Cite as: https://hdl.handle.net/11858/00-001M-0000-0028-F723-E

Abstract

Alzheimer disease (AD) is characterized by the accumulation of amyloid plaques, which are predominantly composed of amyloid-β peptide1. Two principal physiological pathways either prevent or promote amyloid-β generation from its precursor, β-amyloid precursor protein (APP), in a competitive manner1. Although APP processing has been studied in great detail, unknown proteolytic events seem to hinder stoichiometric analyses of APP metabolism in vivo2. Here we describe a new physiological APP processing pathway, which generates proteolytic fragments capable of inhibiting neuronal activity within the hippocampus.
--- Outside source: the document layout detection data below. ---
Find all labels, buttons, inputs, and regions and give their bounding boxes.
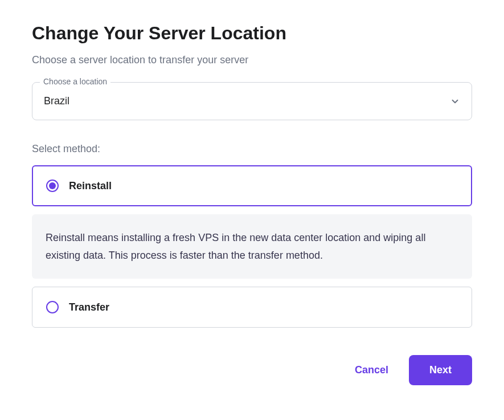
chevron-down-icon <box>450 96 460 107</box>
radio-selected-icon <box>46 180 59 192</box>
next-button[interactable]: Next <box>409 355 472 385</box>
location-select[interactable]: Brazil <box>32 82 472 120</box>
option-reinstall[interactable]: Reinstall <box>32 165 472 206</box>
method-label: Select method: <box>32 143 472 155</box>
location-select-label: Choose a location <box>40 77 110 86</box>
option-reinstall-description-box: Reinstall means installing a fresh VPS i… <box>32 214 472 279</box>
radio-unselected-icon <box>46 301 59 313</box>
footer-actions: Cancel Next <box>32 355 472 385</box>
option-reinstall-title: Reinstall <box>69 180 112 192</box>
option-transfer[interactable]: Transfer <box>32 287 472 328</box>
location-select-value: Brazil <box>44 95 69 107</box>
cancel-button[interactable]: Cancel <box>350 356 393 384</box>
option-reinstall-description: Reinstall means installing a fresh VPS i… <box>46 229 458 264</box>
page-title: Change Your Server Location <box>32 23 472 44</box>
location-select-wrapper: Choose a location Brazil <box>32 82 472 120</box>
option-transfer-title: Transfer <box>69 301 109 313</box>
page-subtitle: Choose a server location to transfer you… <box>32 54 472 66</box>
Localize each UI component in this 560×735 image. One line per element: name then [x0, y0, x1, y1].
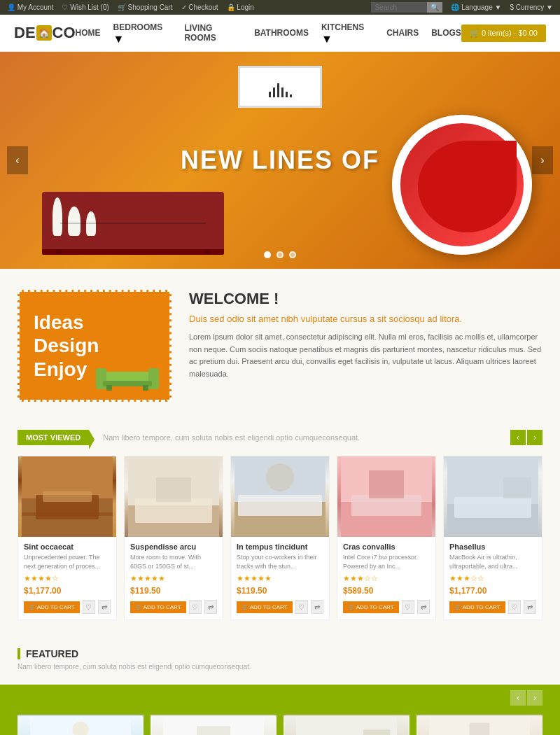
svg-rect-42: [470, 723, 490, 735]
product-stars: ★★★★★: [237, 574, 323, 583]
featured-image-3: [284, 715, 410, 735]
svg-rect-26: [503, 477, 531, 498]
svg-rect-4: [106, 385, 112, 391]
cart-button[interactable]: 🛒 0 item(s) - $0.00: [461, 24, 546, 42]
ball-chair-inner: [418, 141, 517, 232]
product-desc: More room to move. With 60GS or 150GS of…: [130, 553, 217, 570]
add-to-cart-button[interactable]: 🛒 ADD TO CART: [449, 601, 505, 613]
sideboard-decoration: [42, 192, 224, 255]
svg-rect-34: [197, 727, 230, 735]
svg-rect-22: [369, 470, 404, 498]
wishlist-button[interactable]: ♡: [189, 600, 202, 614]
product-card: Phasellus MacBook Air is ultrathin, ultr…: [443, 456, 542, 620]
product-stars: ★★★☆☆: [343, 574, 430, 583]
compare-button[interactable]: ⇄: [417, 600, 430, 614]
most-viewed-header: MOST VIEWED Nam libero tempore, cum solu…: [18, 430, 542, 445]
most-viewed-next-button[interactable]: ›: [527, 430, 542, 445]
wishlist-button[interactable]: ♡: [402, 600, 414, 614]
wish-list-link[interactable]: ♡ Wish List (0): [62, 4, 108, 11]
nav-kitchens[interactable]: KITCHENS ▼: [321, 20, 374, 46]
product-desc: Stop your co-workers in their tracks wit…: [237, 553, 323, 570]
clock-mark: [269, 92, 271, 97]
product-name: Sint occaecat: [24, 542, 111, 551]
hero-dot-1[interactable]: [264, 251, 271, 258]
product-stars: ★★★☆☆: [449, 574, 536, 583]
wishlist-button[interactable]: ♡: [508, 600, 521, 614]
featured-room-svg: [19, 716, 142, 735]
product-actions: 🛒 ADD TO CART ♡ ⇄: [130, 600, 217, 614]
clock-mark: [273, 88, 275, 97]
product-image: [444, 456, 542, 537]
product-card: Sint occaecat Unprecedented power. The n…: [18, 456, 117, 620]
wishlist-button[interactable]: ♡: [83, 600, 95, 614]
top-bar: 👤 My Account ♡ Wish List (0) 🛒 Shopping …: [0, 0, 560, 15]
featured-image-4: [416, 715, 542, 735]
product-image: [337, 456, 435, 537]
featured-next-button[interactable]: ›: [527, 690, 542, 706]
product-image: [18, 456, 116, 537]
clock-mark: [277, 83, 279, 97]
product-actions: 🛒 ADD TO CART ♡ ⇄: [24, 600, 111, 614]
search-input[interactable]: [371, 2, 427, 13]
nav-bedrooms[interactable]: BEDROOMS ▼: [113, 20, 172, 46]
logo-icon: 🏠: [36, 25, 52, 41]
nav-living-rooms[interactable]: LIVING ROOMS: [184, 23, 241, 43]
header: DE 🏠 CO HOME BEDROOMS ▼ LIVING ROOMS BAT…: [0, 15, 560, 52]
add-to-cart-button[interactable]: 🛒 ADD TO CART: [343, 601, 399, 613]
product-stars: ★★★★★: [130, 574, 217, 583]
add-to-cart-button[interactable]: 🛒 ADD TO CART: [237, 601, 293, 613]
hero-prev-button[interactable]: ‹: [7, 146, 28, 174]
featured-section: FEATURED Nam libero tempore, cum soluta …: [0, 634, 560, 685]
add-to-cart-button[interactable]: 🛒 ADD TO CART: [24, 601, 80, 613]
login-link[interactable]: 🔒 Login: [227, 4, 254, 11]
currency-selector[interactable]: $ Currency ▼: [510, 4, 553, 11]
vase-medium: [68, 206, 80, 236]
product-actions: 🛒 ADD TO CART ♡ ⇄: [237, 600, 323, 614]
nav-home[interactable]: HOME: [76, 28, 101, 38]
welcome-banner: Ideas Design Enjoy: [18, 290, 172, 402]
my-account-link[interactable]: 👤 My Account: [7, 4, 53, 11]
compare-button[interactable]: ⇄: [98, 600, 111, 614]
product-card: Cras convallis Intel Core i7 bui process…: [337, 456, 436, 620]
product-actions: 🛒 ADD TO CART ♡ ⇄: [449, 600, 536, 614]
product-desc: Intel Core i7 bui processor. Powered by …: [343, 553, 430, 570]
product-card: In tempus tincidunt Stop your co-workers…: [230, 456, 330, 620]
language-selector[interactable]: 🌐 Language ▼: [451, 4, 501, 11]
product-info: Sint occaecat Unprecedented power. The n…: [18, 537, 116, 620]
nav-blogs[interactable]: BLOGS: [431, 28, 461, 38]
featured-title: FEATURED: [18, 648, 542, 659]
svg-rect-9: [43, 491, 92, 502]
product-name: Cras convallis: [343, 542, 430, 551]
sofa-decoration: [92, 354, 162, 393]
nav-chairs[interactable]: CHAIRS: [386, 28, 419, 38]
svg-rect-17: [238, 495, 322, 516]
hero-dot-2[interactable]: [276, 251, 284, 258]
wishlist-button[interactable]: ♡: [295, 600, 308, 614]
product-price: $589.50: [343, 586, 430, 596]
compare-button[interactable]: ⇄: [524, 600, 536, 614]
search-button[interactable]: 🔍: [427, 2, 442, 13]
hero-next-button[interactable]: ›: [532, 146, 553, 174]
search-bar[interactable]: 🔍: [371, 2, 442, 13]
product-image: [125, 456, 223, 537]
hero-slider: ‹ NEW LINES OF ›: [0, 52, 560, 269]
banner-text: Ideas Design Enjoy: [34, 311, 99, 382]
product-image-placeholder: [337, 456, 435, 537]
product-image-placeholder: [125, 456, 223, 537]
most-viewed-prev-button[interactable]: ‹: [510, 430, 526, 445]
shopping-cart-link[interactable]: 🛒 Shopping Cart: [118, 4, 173, 11]
nav-bathrooms[interactable]: BATHROOMS: [254, 28, 309, 38]
add-to-cart-button[interactable]: 🛒 ADD TO CART: [130, 601, 186, 613]
svg-rect-38: [363, 729, 390, 735]
compare-button[interactable]: ⇄: [204, 600, 217, 614]
compare-button[interactable]: ⇄: [311, 600, 323, 614]
welcome-text: WELCOME ! Duis sed odio sit amet nibh vu…: [189, 290, 542, 380]
product-name: In tempus tincidunt: [237, 542, 323, 551]
room-svg: [337, 456, 435, 537]
most-viewed-section: MOST VIEWED Nam libero tempore, cum solu…: [0, 423, 560, 634]
most-viewed-badge: MOST VIEWED: [18, 430, 89, 445]
featured-prev-button[interactable]: ‹: [510, 690, 526, 706]
hero-dot-3[interactable]: [289, 251, 296, 258]
checkout-link[interactable]: ✓ Checkout: [181, 4, 218, 11]
product-price: $1,177.00: [449, 586, 536, 596]
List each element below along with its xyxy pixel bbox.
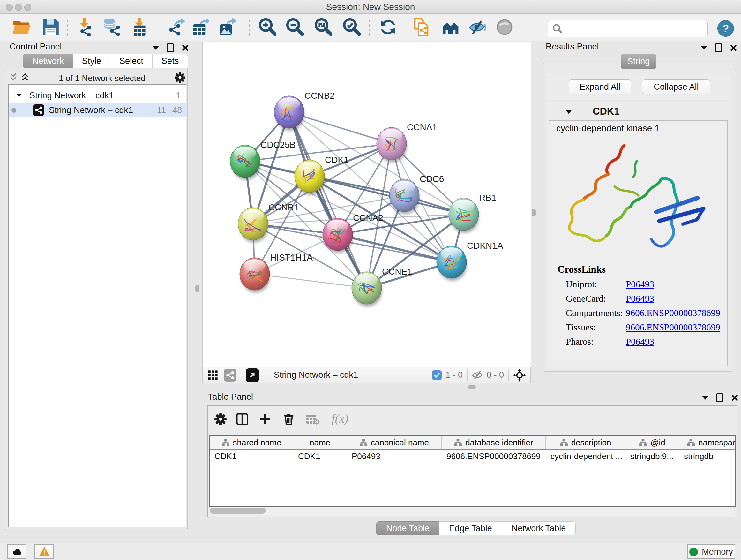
crosslink-link[interactable]: P06493 [626,294,654,304]
network-edge-CCNE1-HIST1H1A[interactable] [255,274,367,288]
table-cell[interactable]: P06493 [347,451,442,461]
crosslink-link[interactable]: 9606.ENSP00000378699 [626,308,720,318]
table-cell[interactable]: 9606.ENSP00000378699 [442,451,546,461]
save-session-button[interactable] [41,17,61,37]
crosslink-label: GeneCard: [566,294,626,304]
network-node-CCNA1[interactable]: CCNA1 [377,122,437,163]
network-collection-row[interactable]: String Network – cdk1 1 [9,88,186,103]
panel-float-icon[interactable] [166,44,174,52]
bottom-splitter-handle[interactable] [468,385,476,389]
table-hscrollbar[interactable] [209,507,734,515]
grid-view-icon[interactable] [208,370,218,380]
right-splitter-handle[interactable] [532,209,536,216]
export-table-button[interactable] [191,17,212,37]
network-node-CDK1[interactable]: CDK1 [294,155,349,195]
network-node-RB1[interactable]: RB1 [449,193,496,233]
network-node-CCNB2[interactable]: CCNB2 [274,91,335,131]
hide-glasses-button[interactable] [468,17,488,37]
tree-expander-icon[interactable] [17,94,22,97]
network-node-CDC25B[interactable]: CDC25B [230,140,295,180]
create-column-button[interactable] [258,412,272,426]
tab-sets[interactable]: Sets [152,54,188,69]
zoom-out-button[interactable] [284,17,305,37]
table-cell[interactable]: CDK1 [293,451,347,461]
tab-style[interactable]: Style [73,54,111,69]
network-node-HIST1H1A[interactable]: HIST1H1A [240,253,313,293]
panel-close-icon[interactable] [182,44,189,51]
network-share-badge[interactable] [224,369,237,381]
panel-menu-icon[interactable] [701,46,707,50]
column-header-shared-name[interactable]: shared name [210,436,293,449]
crosslink-link[interactable]: P06493 [626,279,654,290]
cloud-button[interactable] [7,544,26,559]
birdseye-toggle[interactable] [246,368,259,382]
network-edge-CCNB2-CCNA1[interactable] [289,112,392,144]
delete-column-button[interactable] [282,412,296,426]
crosslink-link[interactable]: 9606.ENSP00000378699 [626,322,720,333]
move-crosshair-icon[interactable] [513,369,526,381]
zoom-in-button[interactable] [257,17,277,37]
refresh-button[interactable] [378,17,398,37]
import-network-from-file-button[interactable] [74,17,95,37]
column-header-@id[interactable]: @id [625,436,679,449]
column-header-canonical-name[interactable]: canonical name [347,436,442,449]
network-canvas[interactable]: CCNB2CCNA1CDC25BCDK1CDC6RB1CCNB1CCNA2CDK… [202,42,531,368]
panel-float-icon[interactable] [716,393,724,402]
show-columns-button[interactable] [235,412,249,426]
tab-node-table[interactable]: Node Table [376,521,440,536]
warnings-button[interactable] [35,544,54,559]
panel-menu-icon[interactable] [702,396,709,400]
panel-close-icon[interactable] [730,44,737,51]
collapse-all-icon[interactable] [10,73,17,81]
import-network-from-database-button[interactable] [102,17,122,37]
left-splitter-handle[interactable] [195,285,199,293]
table-cell[interactable]: stringdb:9... [625,451,679,461]
export-image-button[interactable] [218,17,238,37]
zoom-selected-button[interactable] [341,17,361,37]
crosslink-link[interactable]: P06493 [626,336,654,347]
expand-all-button[interactable]: Expand All [569,79,631,94]
table-options-button[interactable] [213,412,227,426]
delete-table-button[interactable] [306,413,320,427]
string-import-button[interactable] [412,17,432,37]
network-node-CDKN1A[interactable]: CDKN1A [436,241,503,281]
network-node-CDC6[interactable]: CDC6 [389,174,444,214]
zoom-fit-button[interactable] [313,17,333,37]
node-label-CCNA1: CCNA1 [407,122,437,132]
network-node-CCNE1[interactable]: CCNE1 [352,266,412,307]
tab-network-table[interactable]: Network Table [502,521,576,536]
table-cell[interactable]: CDK1 [210,451,293,461]
tab-select[interactable]: Select [111,54,152,69]
memory-button[interactable]: Memory [687,544,735,559]
column-header-namespace[interactable]: namespace [679,436,735,449]
search-input[interactable] [565,23,700,34]
network-options-gear-icon[interactable] [175,72,185,83]
show-glasses-button[interactable] [494,17,515,37]
help-button[interactable]: ? [718,20,734,37]
table-cell[interactable]: stringdb [679,451,735,461]
tab-string[interactable]: String [621,54,656,69]
tab-edge-table[interactable]: Edge Table [440,521,502,536]
crosslink-label: Pharos: [566,336,626,347]
function-builder-button[interactable]: f(x) [332,412,348,426]
panel-menu-icon[interactable] [152,46,159,50]
table-cell[interactable]: cyclin-dependent ... [546,451,625,461]
open-session-button[interactable] [11,17,31,37]
network-row-selected[interactable]: String Network – cdk1 11 48 [9,103,186,118]
import-table-from-file-button[interactable] [129,17,149,37]
panel-float-icon[interactable] [715,44,722,52]
panel-close-icon[interactable] [731,394,738,401]
gene-expander-icon[interactable] [566,111,571,114]
home-button[interactable] [440,17,461,37]
column-header-database-identifier[interactable]: database identifier [442,436,546,449]
column-header-name[interactable]: name [293,436,347,449]
collapse-all-button[interactable]: Collapse All [642,79,711,94]
hscrollbar-thumb[interactable] [210,508,266,514]
expand-all-icon[interactable] [21,73,29,81]
column-header-description[interactable]: description [546,436,625,449]
export-network-button[interactable] [166,17,187,37]
tab-network[interactable]: Network [23,54,73,69]
toolbar-separator [405,17,405,36]
selected-checkbox[interactable] [432,370,442,380]
table-row[interactable]: CDK1CDK1P064939606.ENSP00000378699cyclin… [210,450,735,462]
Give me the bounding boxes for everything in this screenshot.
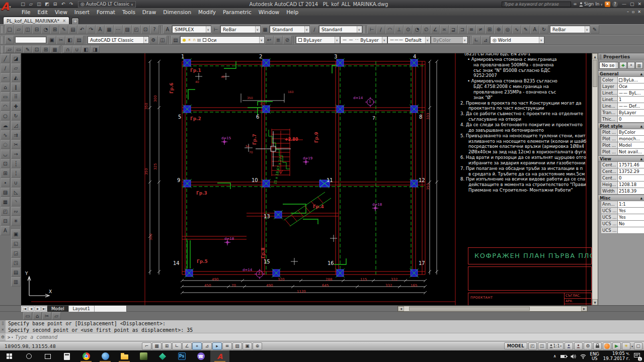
- calculator-icon[interactable]: [57, 350, 76, 362]
- chrome-icon[interactable]: [76, 350, 96, 362]
- scroll-down-icon[interactable]: ▼: [592, 299, 598, 305]
- draworder-text-icon[interactable]: ▤: [11, 267, 21, 277]
- annotation-visibility-button[interactable]: [565, 342, 573, 350]
- redo-icon[interactable]: ↷: [87, 25, 96, 34]
- menu-dimension[interactable]: Dimension: [159, 8, 195, 16]
- block-edit-icon[interactable]: ✎: [5, 36, 14, 44]
- table-style-combo[interactable]: Standard∨: [270, 26, 310, 33]
- convert-viewport-icon[interactable]: ▱: [52, 312, 61, 320]
- chamfer-icon[interactable]: ◺: [11, 188, 21, 197]
- model-space-button[interactable]: MODEL: [504, 342, 527, 349]
- section-general[interactable]: General▲: [598, 70, 644, 77]
- ellipse-arc-icon[interactable]: ◡: [1, 149, 10, 159]
- pickadd-toggle-button[interactable]: ✚: [619, 62, 627, 69]
- ellipse-icon[interactable]: ◌: [1, 140, 10, 149]
- block-name-input[interactable]: [15, 37, 46, 43]
- toolbar-grip[interactable]: [1, 36, 4, 44]
- tab-model[interactable]: Model: [47, 306, 68, 312]
- hidden-icons-chevron[interactable]: ∧: [553, 354, 556, 358]
- draworder-back-icon[interactable]: ◱: [11, 239, 21, 248]
- doc-close-button[interactable]: ✕: [637, 10, 641, 14]
- dim-update-icon[interactable]: ↻: [539, 25, 548, 34]
- layer-properties-icon[interactable]: ▤: [171, 36, 180, 44]
- tab-nav-next-button[interactable]: ▶: [35, 306, 41, 311]
- hatch-icon[interactable]: ▨: [123, 25, 132, 34]
- table-style-icon[interactable]: ▦: [261, 25, 270, 34]
- file-tab[interactable]: PL_kof_ALL_MARINKA* ✕: [3, 17, 69, 24]
- dim-radius-icon[interactable]: ⊙: [404, 25, 413, 34]
- dim-linear-icon[interactable]: ⊢: [367, 25, 376, 34]
- search-icon[interactable]: ∞: [573, 2, 577, 7]
- property-value[interactable]: ——Def...: [618, 103, 644, 109]
- polygon-icon[interactable]: ⌂: [1, 82, 10, 92]
- exchange-apps-icon[interactable]: X: [605, 2, 610, 7]
- menu-modify[interactable]: Modify: [195, 8, 219, 16]
- property-value[interactable]: Yes: [618, 208, 644, 214]
- selection-type-dropdown[interactable]: No se ∨: [599, 62, 618, 69]
- scrollbar-thumb[interactable]: [409, 307, 530, 311]
- layer-states-icon[interactable]: ≣: [274, 36, 283, 44]
- dim-style-icon[interactable]: ⊢: [211, 25, 220, 34]
- property-value[interactable]: 2518.39: [618, 188, 644, 194]
- new-icon[interactable]: □: [5, 25, 14, 34]
- help-icon[interactable]: ?: [150, 25, 159, 34]
- property-value[interactable]: 13752.29: [618, 168, 644, 174]
- scrollbar-thumb[interactable]: [593, 60, 597, 87]
- lineweight-toggle[interactable]: ≡: [222, 342, 232, 350]
- grid-toggle[interactable]: ⊞: [162, 342, 172, 350]
- wifi-icon[interactable]: [580, 354, 586, 359]
- start-button[interactable]: [0, 350, 19, 362]
- break-icon[interactable]: ╎: [11, 168, 21, 178]
- sheetset-icon[interactable]: ◰: [132, 25, 141, 34]
- match-properties-icon[interactable]: ✎: [59, 25, 68, 34]
- copy-icon[interactable]: ▱: [11, 63, 21, 73]
- xref-attach-icon[interactable]: ▣: [47, 36, 56, 44]
- osnap-toggle[interactable]: ⌖: [192, 342, 202, 350]
- dim-textedit-icon[interactable]: A: [530, 25, 539, 34]
- break-at-point-icon[interactable]: ┆: [11, 159, 21, 168]
- rotate-icon[interactable]: ↻: [11, 111, 21, 121]
- select-objects-button[interactable]: ⌖: [627, 62, 635, 69]
- group-icon[interactable]: ▱: [5, 46, 14, 53]
- workspace-save-icon[interactable]: ◫: [158, 36, 167, 44]
- section-plot-style[interactable]: Plot style▲: [598, 123, 644, 129]
- xref-clip-icon[interactable]: ✂: [56, 36, 65, 44]
- menu-help[interactable]: Help: [283, 8, 302, 16]
- model-tab-icon[interactable]: ◰: [528, 342, 537, 350]
- plot-icon[interactable]: ⊟: [32, 25, 41, 34]
- workspace-gear-icon[interactable]: ⚙: [584, 342, 592, 350]
- undo-icon[interactable]: ↶: [59, 1, 67, 8]
- property-value[interactable]: Оси: [618, 83, 644, 89]
- hide-objects-icon[interactable]: ◨: [91, 46, 100, 53]
- plotstyle-dropdown[interactable]: ByColor∨: [431, 36, 468, 44]
- tab-nav-prev-button[interactable]: ◀: [28, 306, 34, 311]
- scroll-right-icon[interactable]: ▶: [581, 306, 587, 311]
- paste-icon[interactable]: ▤: [68, 25, 77, 34]
- scale-icon[interactable]: ◿: [11, 121, 21, 130]
- viewport-icon[interactable]: ▭: [23, 312, 32, 320]
- property-value[interactable]: Yes: [618, 214, 644, 220]
- tab-nav-first-button[interactable]: |◀: [22, 306, 28, 311]
- close-icon[interactable]: ✕: [62, 19, 66, 23]
- dim-jogged-icon[interactable]: ◔: [413, 25, 422, 34]
- insert-block-icon[interactable]: ⊡: [1, 159, 10, 168]
- maximize-button[interactable]: ▢: [630, 2, 634, 7]
- dim-edit-icon[interactable]: ✎: [521, 25, 530, 34]
- dim-inspect-icon[interactable]: ◎: [503, 25, 512, 34]
- battery-icon[interactable]: [560, 355, 567, 358]
- annotation-scale-button[interactable]: 1:1 ▾: [547, 342, 564, 350]
- property-value[interactable]: Model: [618, 142, 644, 148]
- fillet-icon[interactable]: ◝: [11, 197, 21, 207]
- gem-app-icon[interactable]: [153, 350, 172, 362]
- snap-toggle[interactable]: ▦: [152, 342, 162, 350]
- google-earth-icon[interactable]: [96, 350, 115, 362]
- vertical-scrollbar[interactable]: ▲ ▼: [592, 53, 598, 305]
- application-menu-button[interactable]: A ▾: [1, 0, 17, 15]
- revcloud-icon[interactable]: ☁: [1, 121, 10, 130]
- move-icon[interactable]: ✚: [11, 102, 21, 111]
- dim-tolerance-icon[interactable]: ⊞: [485, 25, 494, 34]
- property-value[interactable]: ByLayer: [618, 110, 644, 116]
- toolbar-grip[interactable]: [1, 46, 4, 53]
- named-views-dropdown[interactable]: ◎World∨: [490, 36, 544, 44]
- group-select-icon[interactable]: ⊡: [32, 46, 41, 53]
We identify higher molecular mass carboxy-terminal fragments (CTFs) of APP, termed CTF-η, in addition to the long-known CTF-α and CTF-β fragments generated by the α- and β-secretases ADAM10 (a disintegrin and metalloproteinase 10) and BACE1 (β-site APP cleaving enzyme 1), respectively. CTF-η generation is mediated in part by membrane-bound matrix metalloproteinases such as MT5-MMP, referred to as η-secretase activity. η-Secretase cleavage occurs primarily at amino acids 504–505 of APP695, releasing a truncated ectodomain. After shedding of this ectodomain, CTF-η is further processed by ADAM10 and BACE1 to release long and short Aη peptides (termed Aη-α and Aη-β). CTFs produced by η-secretase are enriched in dystrophic neurites in an AD mouse model and in human AD brains. Genetic and pharmacological inhibition of BACE1 activity results in robust accumulation of CTF-η and Aη-α. In mice treated with a potent BACE1 inhibitor, hippocampal long-term potentiation was reduced. Notably, when recombinant or synthetic Aη-α was applied on hippocampal slices ex vivo, long-term potentiation was lowered. Furthermore, in vivo single-cell two-photon calcium imaging showed that hippocampal neuronal activity was attenuated by Aη-α. These findings not only demonstrate a major functionally relevant APP processing pathway, but may also indicate potential translational relevance for therapeutic strategies targeting APP processing.